Decentralized finance (DeFi) is a sector of finance that’s less than a decade old, and it’s picking up speed. Within the last two years, DeFi has erupted with growth and innovation from all over the ecosystem, and improvements are constantly being made to how decentralized applications (dApps) provide better and more capital-efficient services.
However, innovations are not always quickly adopted by the DeFi community, and the launch of the concentrated liquidity market maker (CLMM) is one of those capital-efficient advancements that most users show the cold shoulder. CLMMs make trading crypto on a decentralized exchange (DEX) hyper-efficient, but they’re beyond challenging to use.
Kamino Finance has launched on Solana to address these issues. By innovating automated vaults that reduce the complexity of handling high-tech CLMMs, Kamino is making one of the most capital-efficient tools in DeFi easier than ever.
Before the CLMM, users assumed they would sacrifice some capital to price slippage when trading through a DEX. If they bought, they got fewer tokens, because the price went up with their trade. If they sold, they also got fewer tokens because the price went down with their trade.
This is because the traditional automated market maker (AMM), the piece of technology that powered most DEX trades, was crippled by its mechanism for pricing trades. The AMM was great for price discovery but was terrible at providing deep liquidity, so traders faced worse prices for their trades than they expected.
The CLMM promised an end to this regime and LPs a superior method for providing liquidity. So, concentrated liquidity seemed like an everyone-wins situation for LPs who could maximize their profits and traders who could make trades without losing capital.
It didn’t take long for LPs to figure out that they couldn’t manage to provide liquidity on a CLMM by themselves efficiently, and they were on the losing end of the system. After years of passively providing liquidity on AMMs, LPs were dizzied by the constant need to rebalance positions or experience 100% impermanent loss (IL).
Then, reports began surfacing that most LPs had lost money by providing full liquidity. What made things worse was that providing liquidity on a CLMM provided users with an NFT as a deposit receipt instead of a fungible LP token.
The NFT receipt meant the end of DeFi composability since NFTs are nearly impossible to deposit with other DeFi protocols. Without composability, concentrated liquidity positions can’t be used as collateral for a loan or earning rewards in a yield farming program.
CLMMs promised users many positive results but ended up pushing away most users. DeFi usually stimulates participation from each side of the smart contract–lenders for borrowers, and LPs for traders–but the CLMM scared off a lot of liquidity from LPs who found them too difficult to use.
Kamino solves many of the problems that CLMMs introduced to the DeFi community. Primarily, Kamino has introduced automated vaults that do all of the hard work for concentrated liquidity LPs, making the process more capital-efficient than the standalone CLMM.

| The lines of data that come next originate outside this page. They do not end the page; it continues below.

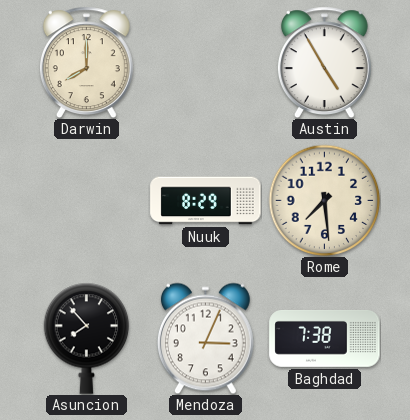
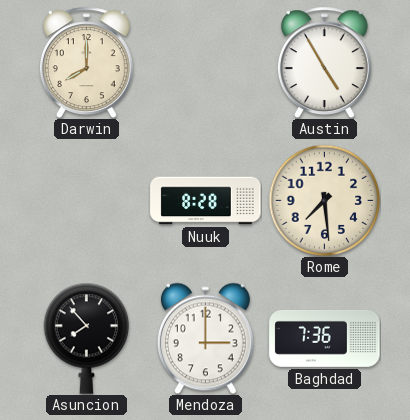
Nuuk: 8:29 -> 8:28
Mendoza: 3:04 -> 3:00
Baghdad: 7:38 -> 7:36
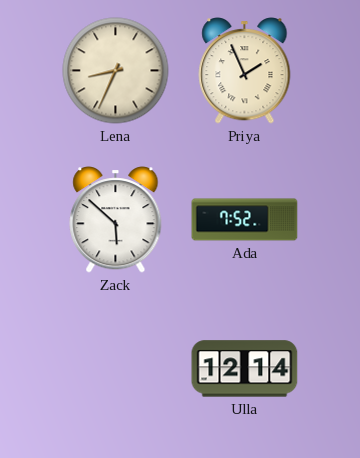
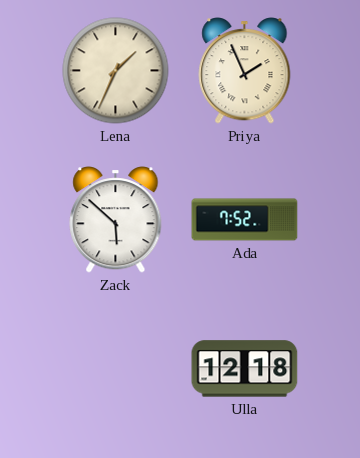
Lena: 8:34 -> 1:34
Ulla: 12:14 -> 12:18
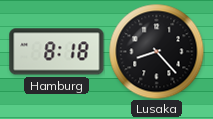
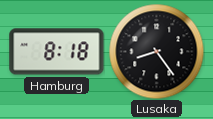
Lusaka: 8:23 -> 8:24
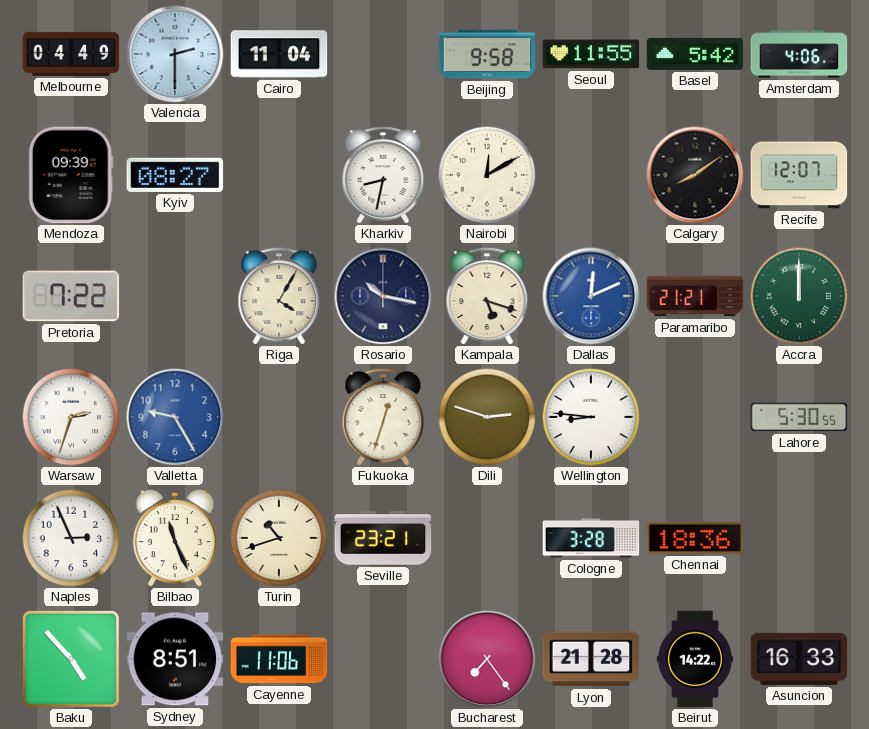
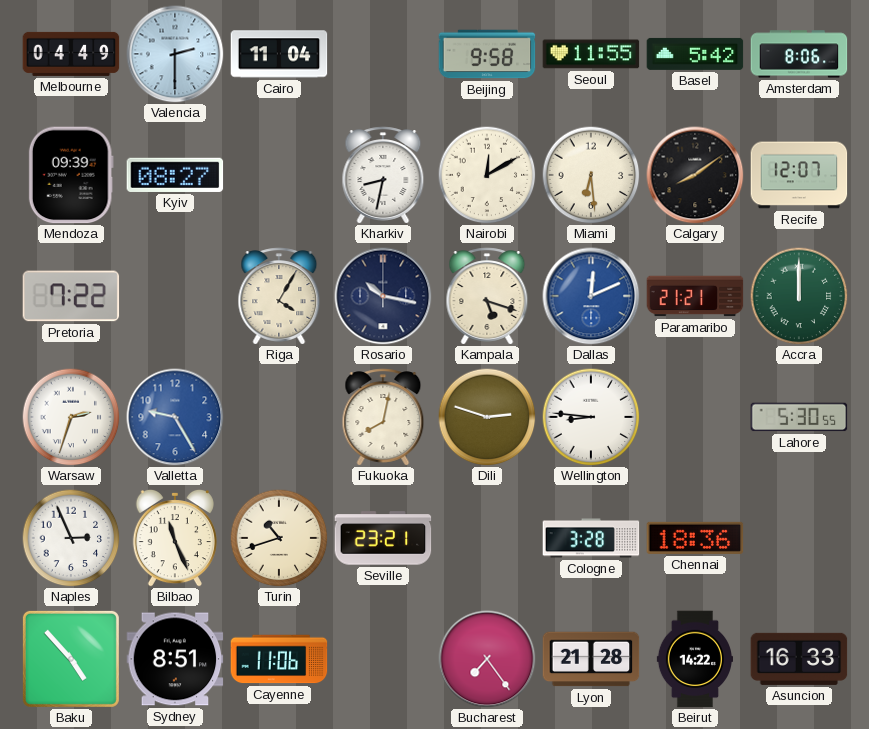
Amsterdam: 4:06 -> 8:06
Miami: none -> 6:29
Fukuoka: 12:33 -> 8:02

Users only need to deposit their tokens on Kamino, and the vaults assist with rebalancing positions into better ranges for capturing fees. Also, Kamino will auto-compound fees and rewards to increase the balance of a position, and users receive an LP token, called a kToken, as their receipt, which they can use as collateral for borrowing.
With kTokens, LPs can earn fees from concentrated liquidity and borrow USDH simultaneously. USDH is the stablecoin of Hubble Protocol, the experienced Solana project team that incubated Kamino to fix what was wrong with the CLMM’s user experience.
Built on Orca’s Whirlpools by some of Solana’s most seasoned DeFi developers, Kamino is quickly becoming the interface many LPs choose for interacting with a CLMM. At the time of writing, Kamino has gained $2 million in total value locked (TVL), which means there are many more tokens to help users make capital-efficient trades.
Providing concentrated liquidity has never been easier. As a result, LPs will be happy to earn fees from concentrated liquidity trading, and traders will be glad to see their transactions finalized with more tokens in their wallets than if they used a traditional AMM.